This picture is a favorite. This was 10 years ago - took my boys, and my Dad on a trip to Montana to chase deer and pheasants. Lost my Dad 2 years later. Boys are both grown men now. It's the moments that make it meaningful.


----------



## Kwalk3 (Jun 21, 2012)

Sorry to hear you had to put him down. Something truly special about the bonds we forge with dogs. Just wish they lived longer. Sounds like you had plenty of good times and great memories with him.


----------



## BPturkeys (Sep 13, 2007)

Time heals grief but thank goodness it doesn't erase memories.


----------



## Bret (Sep 7, 2007)

I'm so sorry. The dang things just don't live long enough.


----------



## taxidermist (Sep 11, 2007)

BPturkeys said:


> Time heals grief but thank goodness it doesn't erase memories.


Couldn't have said it better myself!!

I feel for your family and yourself. I've had to go through that scenario two times. Never can prepare for it. Seems different each time. I think its the personality of the Dog, and yourself as one ages. Sorry for your loss.


----------



## CPAjeff (Dec 20, 2014)

Sorry about your loss!
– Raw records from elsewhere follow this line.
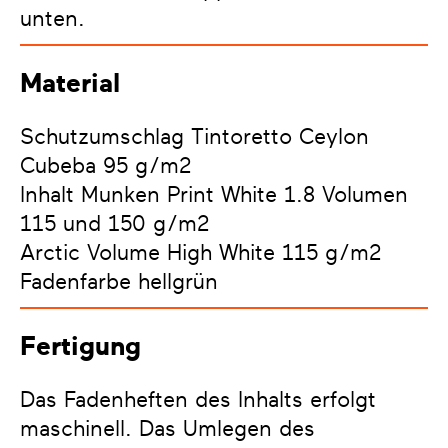
unten.
Material
Schutzumschlag Tintoretto Ceylon
Cubeba 95 g/m2
Inhalt Munken Print White 1.8 Volumen
115 und 150 g/m2
Arctic Volume High White 115 g/m2
Fadenfarbe hellgrün
Fertigung
Das Fadenheften des Inhalts erfolgt
maschinell. Das Umlegen des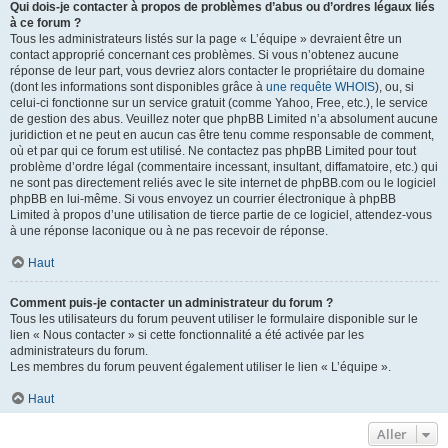
Qui dois-je contacter à propos de problèmes d’abus ou d’ordres légaux liés
à ce forum ?
Tous les administrateurs listés sur la page « L’équipe » devraient être un
contact approprié concernant ces problèmes. Si vous n’obtenez aucune
réponse de leur part, vous devriez alors contacter le propriétaire du domaine
(dont les informations sont disponibles grâce à
une requête WHOIS
), ou, si
celui-ci fonctionne sur un service gratuit (comme Yahoo, Free, etc.), le service
de gestion des abus. Veuillez noter que phpBB Limited n’a absolument aucune
juridiction et ne peut en aucun cas être tenu comme responsable de comment,
où et par qui ce forum est utilisé. Ne contactez pas phpBB Limited pour tout
problème d’ordre légal (commentaire incessant, insultant, diffamatoire, etc.) qui
ne sont pas directement reliés avec le site internet de phpBB.com ou le logiciel
phpBB en lui-même. Si vous envoyez un courrier électronique à phpBB
Limited à propos d’une utilisation de tierce partie de ce logiciel, attendez-vous
à une réponse laconique ou à ne pas recevoir de réponse.
Haut
Comment puis-je contacter un administrateur du forum ?
Tous les utilisateurs du forum peuvent utiliser le formulaire disponible sur le
lien « Nous contacter » si cette fonctionnalité a été activée par les
administrateurs du forum.
Les membres du forum peuvent également utiliser le lien « L’équipe ».
Haut
Aller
Sounds like trout truly was a young man’s best friend!


----------



## Dunkem (May 8, 2012)

Sorry Garyfish, man it's tough to put them down.


----------



## wyogoob (Sep 7, 2007)

Sad day.


----------



## Airborne (May 29, 2009)

sorry for you and your family--gotta love man's best friend  It sucks losing a dog


----------



## utahbigbull (May 9, 2012)

Sounds like you were hoping for a bird dog but wound up with one even more special!! Pretty safe to say that dog knew your son needed him even more than it needed to hunt birds. Sorry for your loss but so glad your son had that special friend he needed to help him through what can be the cruelest time in anyones life.


----------



## Longgun (Sep 7, 2007)

The fine gentleman he is, Utahbigbull took the words right outta my mouth perfectly. 


I have zero doubt he could have been a bird dog and probably a **** fine one, his purpose was MUCH higher. 8)


----------



## GaryFish (Sep 7, 2007)

utahbigbull said:


> Sounds like you were hoping for a bird dog but wound up with one even more special!! Pretty safe to say that dog knew your son needed him even more than it needed to hunt birds. Sorry for your loss but so glad your son had that special friend he needed to help him through what can be the cruelest time in anyones life.


You absolutely nailed it. I never regretted not making him into a bird dog. I'm so glad he turned into what he turned into!


----------



## neverdrawn (Jan 3, 2009)

They truly become a part of the family. I have one that just turned 10 and he's showing signs of ageing. This thread made me realize we need to enjoy the time we have with him all the more.
Sorry for your loss.


----------